Since many of my recent columns have been about the pandemic, I figure It’s time for a change of subject. Recently I’ve been wondering about something that’s no doubt of interest to all of us. There are a couple of questions I‘d like to explore.
What‘s it like to grow old? What makes for the best possible life after retirement?
If you’ve reached an age where you consider yourself “old,” maybe you glory in your new freedom to explore the items on your bucket list. On the other hand, you may be mourning the inevitable losses that come with aging. If you’re not yet “old,” do you picture yourself becoming decrepit and depressed in your old age? Conversely, with all your life experience, you could be looking forward to years as a wise elder, a sort of guru to those around you.
I have to say I haven’t given the subject of growing old a whole lot of thought. Even though I’m in my 80’s, I’ve pretty well managed to ignore the inevitable signs of aging. I‘ve denied the significance of skin that doesn’t heal the way it once did, my recent forgetfulness, the fear of falling and the miscellaneous aches and pains previously unknown to me.

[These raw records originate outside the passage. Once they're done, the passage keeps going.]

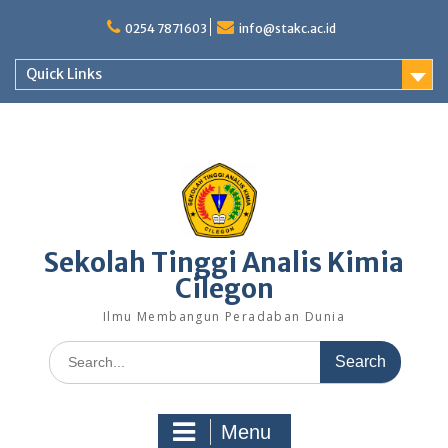
Skip
to
0254 7871603
info@stakc.ac.id
content
Quick Links
Sekolah Tinggi Analis Kimia
Cilegon
Ilmu Membangun Peradaban Dunia
Search
for:
Menu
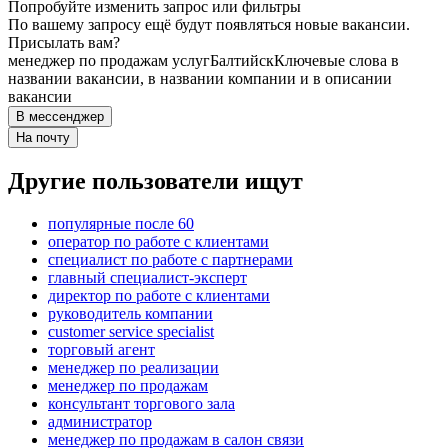
Попробуйте изменить запрос или фильтры
По вашему запросу ещё будут появляться новые вакансии.
Присылать вам?
менеджер по продажам услуг
Балтийск
Ключевые слова в
названии вакансии, в названии компании и в описании
вакансии
В мессенджер
На почту
Другие пользователи ищут
популярные после 60
оператор по работе с клиентами
специалист по работе с партнерами
главный специалист-эксперт
директор по работе с клиентами
руководитель компании
customer service specialist
торговый агент
менеджер по реализации
менеджер по продажам
консультант торгового зала
администратор
менеджер по продажам в салон связи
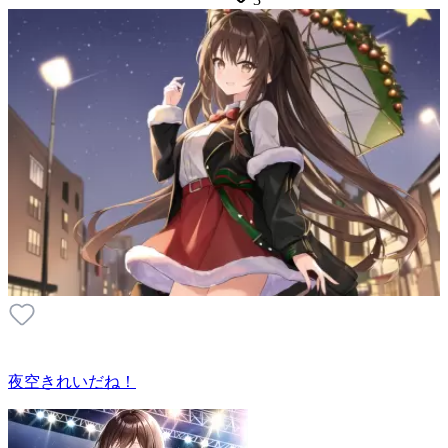
夜空きれいだね！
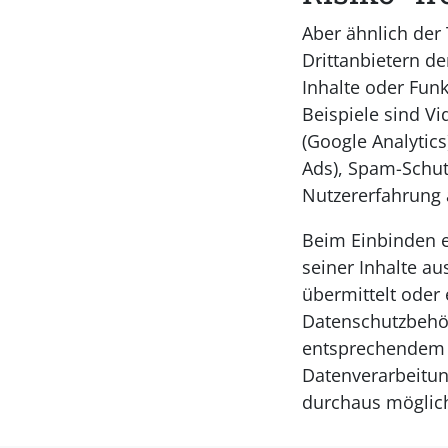
Aber ähnlich der
Drittanbietern d
Inhalte oder Fun
Beispiele sind V
(Google Analytic
Ads), Spam-Schut
Nutzererfahrung 
Beim Einbinden e
seiner Inhalte au
übermittelt oder
Datenschutzbehör
entsprechendem b
Datenverarbeitu
durchaus möglich 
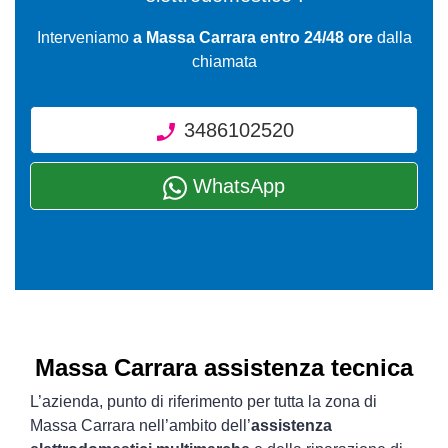
Interveniamo
a Massa Carrara entro 24/48 ore
dalla
chiamata
3486102520
WhatsApp
Massa Carrara assistenza tecnica
L’azienda, punto di riferimento per tutta la zona di
Massa Carrara nell’ambito dell’
assistenza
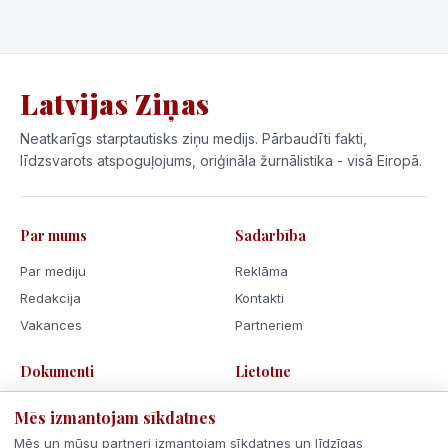
Latvijas Ziņas
Neatkarīgs starptautisks ziņu medijs. Pārbaudīti fakti,
līdzsvarots atspoguļojums, oriģināla žurnālistika - visā Eiropā.
Par mums
Sadarbība
Par mediju
Reklāma
Redakcija
Kontakti
Vakances
Partneriem
Dokumenti
Lietotne
Lietošanas noteikumi
Mēs izmantojam sīkdatnes
Privātuma politika
Mēs un mūsu partneri izmantojam sīkdatnes un līdzīgas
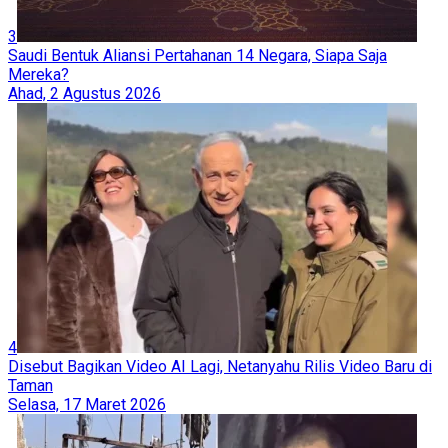
3
Saudi Bentuk Aliansi Pertahanan 14 Negara, Siapa Saja
Mereka?
Ahad, 2 Agustus 2026
4
Disebut Bagikan Video AI Lagi, Netanyahu Rilis Video Baru di
Taman
Selasa, 17 Maret 2026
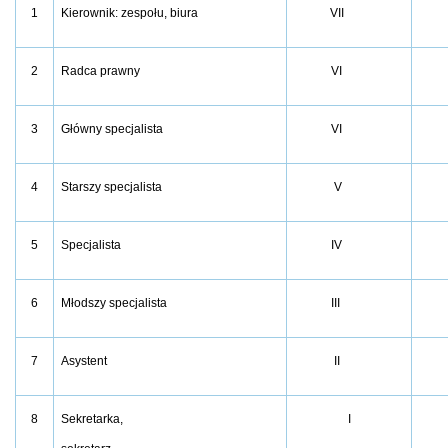
1
Kierownik: zespołu, biura
VII
2
Radca prawny
VI
3
Główny specjalista
VI
4
Starszy specjalista
V
5
Specjalista
IV
6
Młodszy specjalista
III
7
Asystent
II
8
Sekretarka,
I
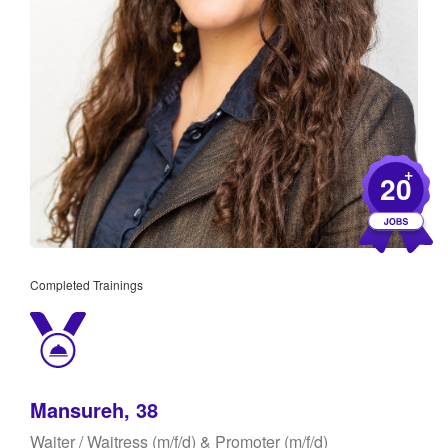
+
20
Completed Trainings
Mansureh, 38
Waiter / Waitress (m/f/d) & Promoter (m/f/d)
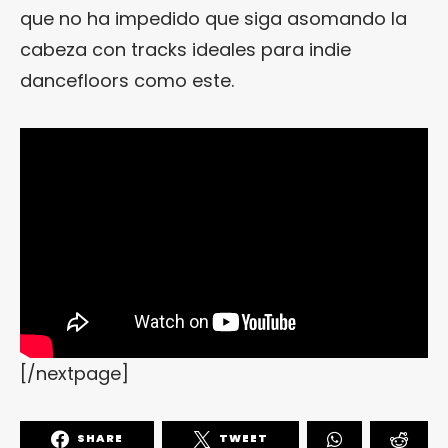
que no ha impedido que siga asomando la
cabeza con tracks ideales para indie
dancefloors como este.
[/nextpage]
SHARE
TWEET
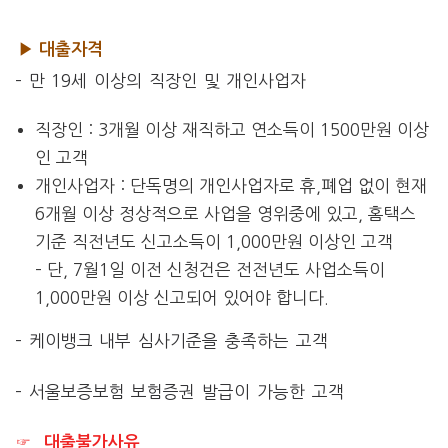
▶ 대출자격
– 만 19세 이상의 직장인 및 개인사업자
직장인 : 3개월 이상 재직하고 연소득이 1500만원 이상
인 고객
개인사업자 : 단독명의 개인사업자로 휴,폐업 없이 현재
6개월 이상 정상적으로 사업을 영위중에 있고, 홈택스
기준 직전년도 신고소득이 1,000만원 이상인 고객
– 단, 7월1일 이전 신청건은 전전년도 사업소득이
1,000만원 이상 신고되어 있어야 합니다.
– 케이뱅크 내부 심사기준을 충족하는 고객
– 서울보증보험 보험증권 발급이 가능한 고객
☞ 대출불가사유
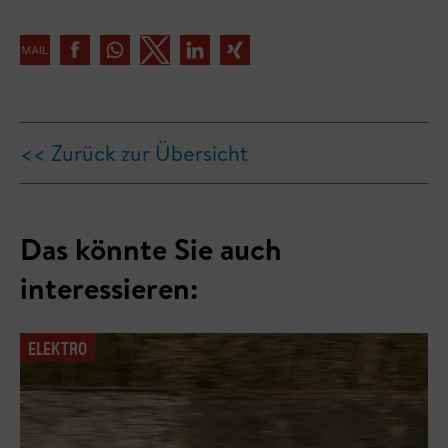
<< Zurück zur Übersicht
Das könnte Sie auch
interessieren:
ELEKTRO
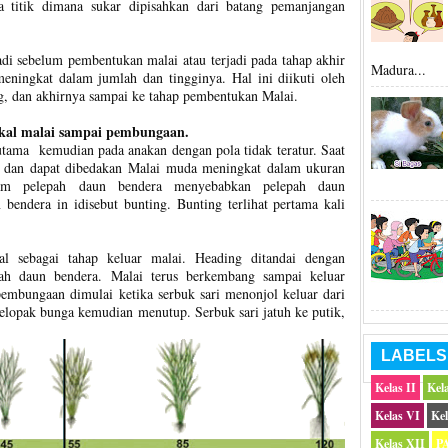
 titik dimana sukar dipisahkan dari batang pemanjangan
di sebelum pembentukan malai atau terjadi pada tahap akhir
Madura...
ningkat dalam jumlah dan tingginya. Hal ini diikuti oleh
g, dan akhirnya sampai ke tahap pembentukan Malai.
akal malai sampai pembungaan.
utama kemudian pada anakan dengan pola tidak teratur. Saat
at dan dapat dibedakan Malai muda meningkat dalam ukuran
am pelepah daun bendera menyebabkan pelepah daun
ndera in idisebut bunting. Bunting terlihat pertama kali
l sebagai tahap keluar malai. Heading ditandai dengan
ah daun bendera. Malai terus berkembang sampai keluar
pembungaan dimulai ketika serbuk sari menonjol keluar dari
Kelopak bunga kemudian menutup. Serbuk sari jatuh ke putik,
LABELS
Kelas II
Kela
Kelas VI
Kel
Kelas XII
P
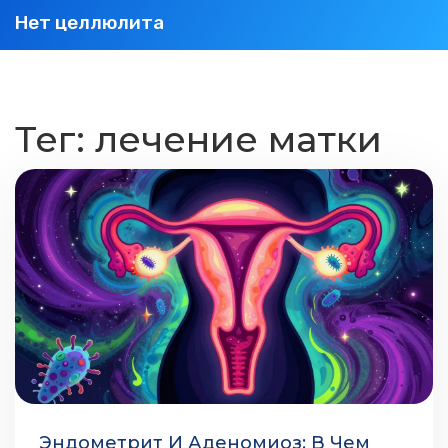
Нет целлюлита
Тег: лечение матки
Эндометрит И Аденомиоз: В Чем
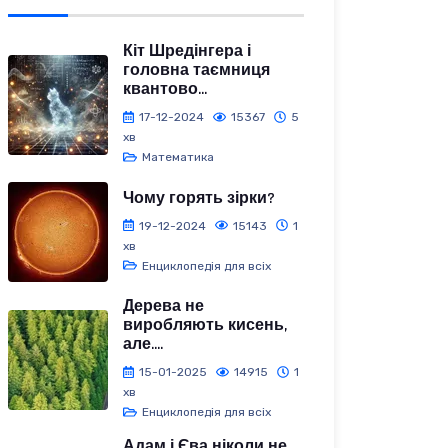
Кіт Шредінгера і
головна таємниця
квантово...
17-12-2024
15367
5
хв
Математика
Чому горять зірки?
19-12-2024
15143
1
хв
Енциклопедія для всіх
Дерева не
виробляють кисень,
але....
15-01-2025
14915
1
хв
Енциклопедія для всіх
Адам і Єва ніколи не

All of this led me to search for geriatric Canadians who appear to be living interesting and meaningful lives.
In my search for a role model who was in their 80’s and still passionate about life, I came across David Suzuki, Canadian academic, environmentalist and science broadcaster. At age 85, Suzuki is a passionate science broadcaster. He must, I thought to myself, have some wisdom about maintaining his mental clarity in old age. He’s still going strong. In a CBC podcast with interviewer Anna Maria Tramonti, he shared his views on staying active late in life.
“You’re still full steam ahead,” notes Tramonti. “Do you feel old?”
Suzuki replies that it depends on where he is and what he’s doing. He gives the example of a recent project, building a tree hut for his grandchildren. Over the years, he’s built four other tree huts for the youngsters in his family. This time was different. He was finding the project exhausting. The thin skin on his arms was scraped and bruised just from carrying the wood and it took him far longer to do even the simplest of jobs.
Yet, Dr. Suzuki insists that aging is not a disease. it’s a natural life stage and our society’s obsession with aging is unnatural and unhealthy, he says.
We can learn a lot from Suzuki’s management of this late stage of life. Surprisingly, he has no interest in retirement. He has chosen to work passionately to educate the public about science and the threats to our world’s survival.
He also has a list of what’s important if we’re going to enjoy a healthy old age. The role of
genetics can’t be denied, he says. That’s not something we can change. His other recommendations are up to us.Physical exercise is high on Suzuki’s list. Our bodies are designed to move. He was a runner until his knees gave out years ago. At 85, he still goes to the gym to work out on a regular basis. "It’s my medicine,” he says. He also believes diet is key to his wellbeing.
Finally, this senior citizen tells us that his major strategy for living a fulfilled old age is as follows: He just doesn’t think much about aging.